Além de Rocha Moya, a denúncia abrange dez outros atuais e ex-integrantes do governo e das forças de segurança de Sinaloa, todos suspeitos de envolvimento com a mesma organização criminosa, que foi classificada como terrorista pelos EUA no ano passado. As investigações indicam que os acusados teriam participado de uma extensa rede de corrupção que beneficiava o cartel, oferecendo proteção institucional em troca de apoio político e pagamentos de propinas.
As acusações apontam que Rocha Moya mantinha contato direto com os “Chapitos”, filhos de Joaquín “El Chapo” Guzmán, e prometeu garantir ao cartel liberdade de ação dentro do estado. O documento também revela que o político teria recebido apoio do grupo criminoso durante sua campanha eleitoral. Essa relação levantou sérias preocupações sobre a influência do narcotráfico na política local.

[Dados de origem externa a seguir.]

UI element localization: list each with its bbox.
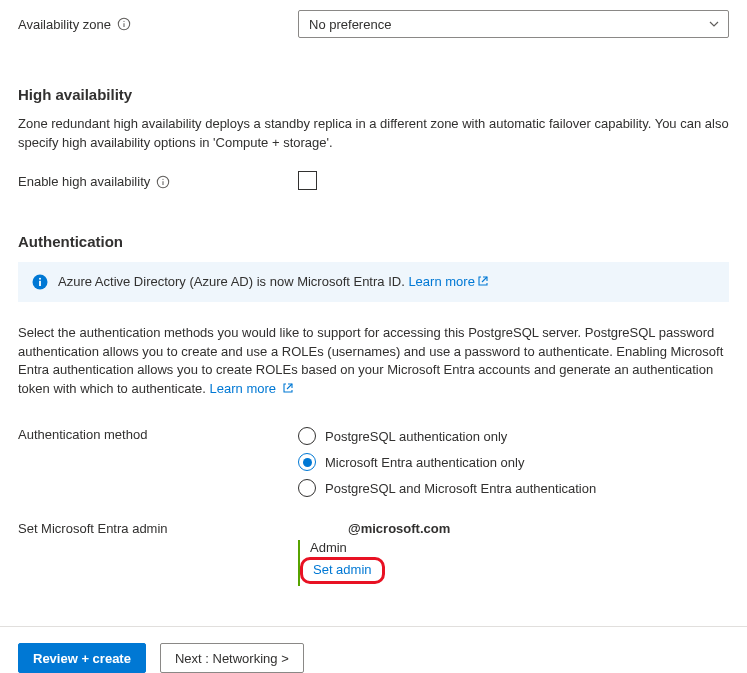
entra-banner-text-content: Azure Active Directory (Azure AD) is now…: [58, 274, 408, 289]
info-icon[interactable]: [156, 175, 170, 189]
high-availability-description: Zone redundant high availability deploys…: [18, 115, 729, 153]
radio-dot-icon: [303, 458, 312, 467]
availability-zone-control: No preference: [298, 10, 729, 38]
info-icon[interactable]: [117, 17, 131, 31]
radio-entra-only[interactable]: Microsoft Entra authentication only: [298, 453, 729, 471]
radio-postgres-and-entra[interactable]: PostgreSQL and Microsoft Entra authentic…: [298, 479, 729, 497]
chevron-down-icon: [708, 18, 720, 30]
availability-zone-label-text: Availability zone: [18, 17, 111, 32]
external-link-icon: [478, 276, 488, 286]
availability-zone-select[interactable]: No preference: [298, 10, 729, 38]
availability-zone-value: No preference: [309, 17, 391, 32]
footer-divider: [0, 626, 747, 627]
entra-learn-more-text: Learn more: [408, 274, 474, 289]
set-admin-link[interactable]: Set admin: [313, 562, 372, 577]
review-create-button[interactable]: Review + create: [18, 643, 146, 673]
auth-method-radio-group: PostgreSQL authentication only Microsoft…: [298, 427, 729, 497]
svg-point-1: [123, 21, 124, 22]
entra-learn-more-link[interactable]: Learn more: [408, 274, 487, 289]
enable-ha-row: Enable high availability: [18, 171, 729, 193]
enable-ha-label: Enable high availability: [18, 174, 298, 189]
enable-ha-control: [298, 171, 729, 193]
auth-learn-more-link[interactable]: Learn more: [210, 381, 293, 396]
authentication-heading: Authentication: [18, 233, 729, 250]
auth-method-label-text: Authentication method: [18, 427, 147, 442]
auth-desc-text: Select the authentication methods you wo…: [18, 325, 723, 397]
radio-circle: [298, 453, 316, 471]
svg-point-7: [39, 277, 41, 279]
auth-method-label: Authentication method: [18, 427, 298, 442]
entra-banner-text: Azure Active Directory (Azure AD) is now…: [58, 274, 488, 289]
external-link-icon: [283, 383, 293, 393]
radio-label: PostgreSQL and Microsoft Entra authentic…: [325, 481, 596, 496]
admin-domain-text: @microsoft.com: [348, 521, 450, 536]
set-admin-label: Set Microsoft Entra admin: [18, 521, 298, 536]
enable-ha-checkbox[interactable]: [298, 171, 317, 190]
footer-buttons: Review + create Next : Networking >: [18, 643, 729, 673]
auth-method-row: Authentication method PostgreSQL authent…: [18, 427, 729, 497]
entra-info-banner: Azure Active Directory (Azure AD) is now…: [18, 262, 729, 302]
admin-domain-row: @microsoft.com: [298, 521, 729, 536]
auth-learn-more-text: Learn more: [210, 381, 276, 396]
radio-postgresql-only[interactable]: PostgreSQL authentication only: [298, 427, 729, 445]
enable-ha-label-text: Enable high availability: [18, 174, 150, 189]
availability-zone-row: Availability zone No preference: [18, 10, 729, 38]
high-availability-heading: High availability: [18, 86, 729, 103]
authentication-description: Select the authentication methods you wo…: [18, 324, 729, 399]
admin-box: Admin Set admin: [298, 540, 729, 586]
info-circle-icon: [32, 274, 48, 290]
set-admin-highlight: Set admin: [300, 557, 385, 584]
svg-point-4: [163, 179, 164, 180]
admin-role-text: Admin: [310, 540, 729, 555]
radio-circle: [298, 427, 316, 445]
svg-rect-8: [39, 280, 41, 285]
radio-label: PostgreSQL authentication only: [325, 429, 507, 444]
set-admin-row: Set Microsoft Entra admin @microsoft.com…: [18, 521, 729, 586]
auth-method-control: PostgreSQL authentication only Microsoft…: [298, 427, 729, 497]
next-networking-button[interactable]: Next : Networking >: [160, 643, 304, 673]
set-admin-label-text: Set Microsoft Entra admin: [18, 521, 168, 536]
radio-label: Microsoft Entra authentication only: [325, 455, 524, 470]
set-admin-control: @microsoft.com Admin Set admin: [298, 521, 729, 586]
availability-zone-label: Availability zone: [18, 17, 298, 32]
radio-circle: [298, 479, 316, 497]
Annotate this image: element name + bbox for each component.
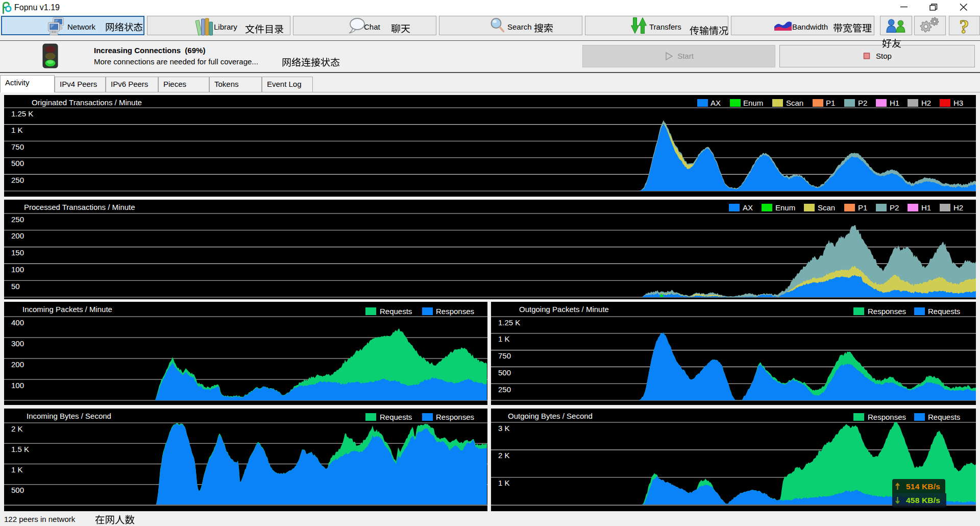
svg-text:AX: AX — [710, 99, 721, 107]
svg-text:P2: P2 — [858, 99, 867, 107]
svg-text:250: 250 — [11, 215, 24, 224]
svg-text:Scan: Scan — [786, 99, 803, 107]
svg-text:Incoming Bytes / Second: Incoming Bytes / Second — [27, 412, 111, 420]
svg-text:250: 250 — [498, 385, 511, 394]
svg-text:500: 500 — [498, 368, 511, 377]
svg-text:1.25 K: 1.25 K — [11, 109, 33, 118]
svg-text:H3: H3 — [953, 99, 963, 107]
svg-text:Originated Transactions / Minu: Originated Transactions / Minute — [32, 98, 142, 107]
svg-text:100: 100 — [11, 265, 24, 274]
svg-text:H1: H1 — [921, 203, 931, 212]
svg-text:1 K: 1 K — [11, 126, 23, 134]
svg-text:Requests: Requests — [380, 413, 412, 421]
svg-text:Responses: Responses — [868, 307, 906, 316]
svg-text:150: 150 — [11, 248, 24, 257]
svg-text:3 K: 3 K — [498, 424, 510, 433]
svg-text:AX: AX — [743, 203, 753, 212]
svg-text:50: 50 — [11, 282, 20, 291]
svg-text:Responses: Responses — [436, 413, 474, 421]
svg-text:400: 400 — [11, 318, 24, 327]
svg-text:1 K: 1 K — [498, 334, 510, 343]
svg-text:P2: P2 — [890, 203, 899, 212]
svg-text:H2: H2 — [921, 99, 931, 107]
svg-text:250: 250 — [11, 176, 24, 184]
svg-text:750: 750 — [498, 351, 511, 360]
svg-text:Requests: Requests — [380, 307, 412, 316]
svg-text:Scan: Scan — [818, 203, 835, 212]
svg-text:P1: P1 — [826, 99, 835, 107]
svg-text:Incoming Packets / Minute: Incoming Packets / Minute — [22, 305, 112, 314]
svg-text:H2: H2 — [953, 203, 963, 212]
svg-text:Enum: Enum — [775, 203, 795, 212]
svg-text:1 K: 1 K — [11, 465, 23, 474]
svg-text:Requests: Requests — [928, 307, 960, 316]
svg-text:200: 200 — [11, 231, 24, 240]
svg-text:Responses: Responses — [868, 413, 906, 421]
svg-text:Enum: Enum — [743, 99, 763, 107]
svg-text:1.25 K: 1.25 K — [498, 318, 520, 327]
svg-text:2 K: 2 K — [498, 451, 510, 460]
svg-text:200: 200 — [11, 360, 24, 369]
svg-text:1 K: 1 K — [498, 479, 510, 487]
svg-text:1.5 K: 1.5 K — [11, 445, 29, 453]
svg-text:Outgoing Bytes / Second: Outgoing Bytes / Second — [508, 412, 593, 420]
svg-text:Responses: Responses — [436, 307, 474, 316]
svg-text:H1: H1 — [890, 99, 899, 107]
svg-text:Processed Transactions / Minut: Processed Transactions / Minute — [24, 203, 135, 211]
svg-text:2 K: 2 K — [11, 424, 23, 433]
svg-text:500: 500 — [11, 159, 24, 168]
svg-text:100: 100 — [11, 381, 24, 390]
svg-text:750: 750 — [11, 142, 24, 151]
svg-text:Outgoing Packets / Minute: Outgoing Packets / Minute — [519, 305, 609, 314]
svg-text:300: 300 — [11, 339, 24, 348]
svg-text:500: 500 — [11, 486, 24, 494]
svg-text:Requests: Requests — [928, 413, 960, 421]
svg-text:P1: P1 — [858, 203, 867, 212]
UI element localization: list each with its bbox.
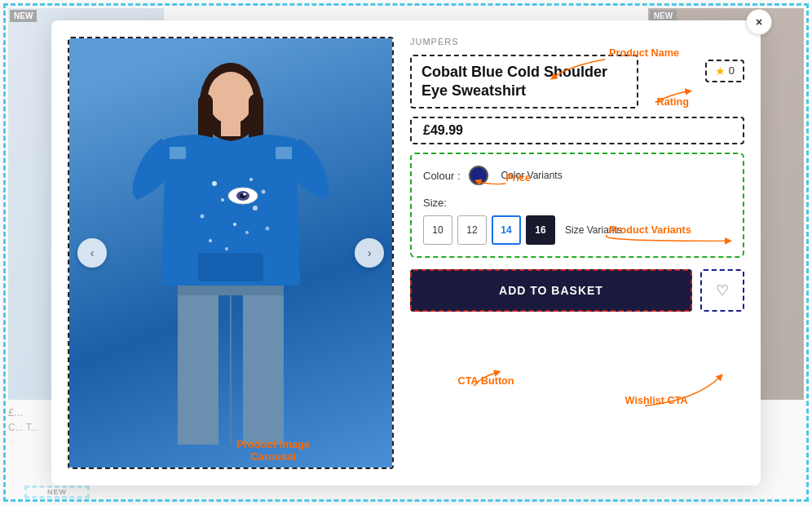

As autoridades dos EUA alegam que alguns dos acusados participaram de ações violentas, como sequestros e assassinatos, para proteger os interesses do cartel. Em determinados casos, policiais teriam sido utilizados para realizar operações ilegais em favor da organização criminosa, segundo a denúncia.
Em resposta às acusações, Rocha Moya refutou as alegações, afirmando que não há fundamento nas acusações e que se tratam de um ataque político. O governo mexicano também questionou a validade das alegações. O Ministério das Relações Exteriores do México indicou que o pedido de extradição carece de provas suficientes e será analisado pelas autoridades judiciais do país antes de qualquer decisão ser tomada.